Paul Plummer writes in The Times

Yesterday, rail commuters found out how much their season tickets will rise by next year, as governments peg these increases to July’s RPI.

Given recent disruption this news was understandably met with dismay by many. Debate about the role of private companies in running a vital public service inevitably followed.

Today, I want to be clear – it is time to recast the role of the private sector in passenger rail, so that it delivers more for customers, communities, taxpayers and the economy than it can now.

Rail companies acknowledged the need for change when, last October, they came together to launch a long-term plan to improve. While progress has been made change needs to go further. Despite achieving much in the last 20 years, the status quo is no longer an option. The challenges of today are very different to those of the 1990s but they belie simple solutions.

The private sector, working with the public sector, has a vital role to play in delivering a better railway and, in the right conditions, can inspire a new generation of innovation, investment and, crucially, unity. But that requires the way we run and regulate our railways to be fundamentally overhauled.

The time is now for once-in-a-generation reform.

We don’t have all the answers but we know that passengers must be at the heart.

Barriers to innovation need knocking down so that train operators have flexibility to tailor services and respond quickly to the customers and communities they serve.

This requires change by all parties – operators, governments, Network Rail and our people. The railway must do more to utilise technology. The industry’s relationship with its people needs reshaping.

Governments must make long-term strategic decisions, stepping back from imposing well-meaning detail which ultimately stifles innovation. Long-term decision making must be insulated from short term political fixes. And we need clear accountability and leadership. This could mean a new arms-length body to work with the rail industry to implement a strategic vision set by Government.

Elsewhere, the benefits of an integrated transport system must be realised through greater devolution. Long-term decisions made locally, not in Westminster. Devolution has worked well in Merseyside, Scotland and London. Why not the North and the South West too?

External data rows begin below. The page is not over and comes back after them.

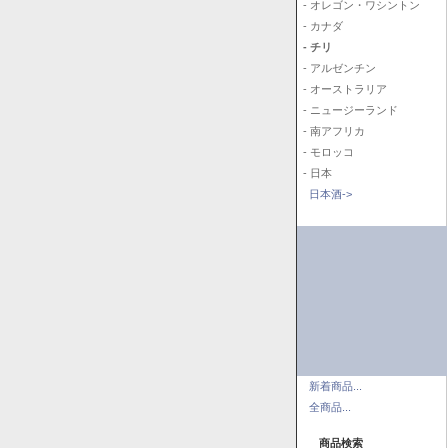
- オレゴン・ワシントン
- カナダ
- チリ
- アルゼンチン
- オーストラリア
- ニュージーランド
- 南アフリカ
- モロッコ
- 日本
日本酒->
新着商品...
全商品...
商品検索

Whoever owns the railway, objectives must be aligned, forging greater unity between track and train. Delivering improvements to Europe’s busiest railway tests the system to its limits and demands a public-private partnership that is better aligned.

This can only be the start though. Today’s companies want a railway that delivers more for the country without putting additional demands on taxpayers.

For years, today’s rail companies achieved this with 98p of every pound in fares going towards running and improving services, supporting a £50bn investment programme. Operating costs transformed from a £2bn deficit to a £200m surplus – freeing up taxpayer’s money. And unprecedented improvements are still to come.

However, frustration persists with day-to-day issues. The level and complexity of fares. Delay compensation. Add to this a hugely disruptive timetable change and concerns over the sustainability of some franchises and it is clearer than ever that how we run the railway must change.

All contributions to this important debate must be heard, from giving our people a greater stake in the railway’s success to using competition to give customers a better service.

Governments and political parties of all colours, passenger and business groups, and trades unions should join us and re-imagine a railway fit not just for today but for the next two decades. We must come together to establish a new model for running our railway that delivers for customers and taxpayers putting Britain on track for a more prosperous future.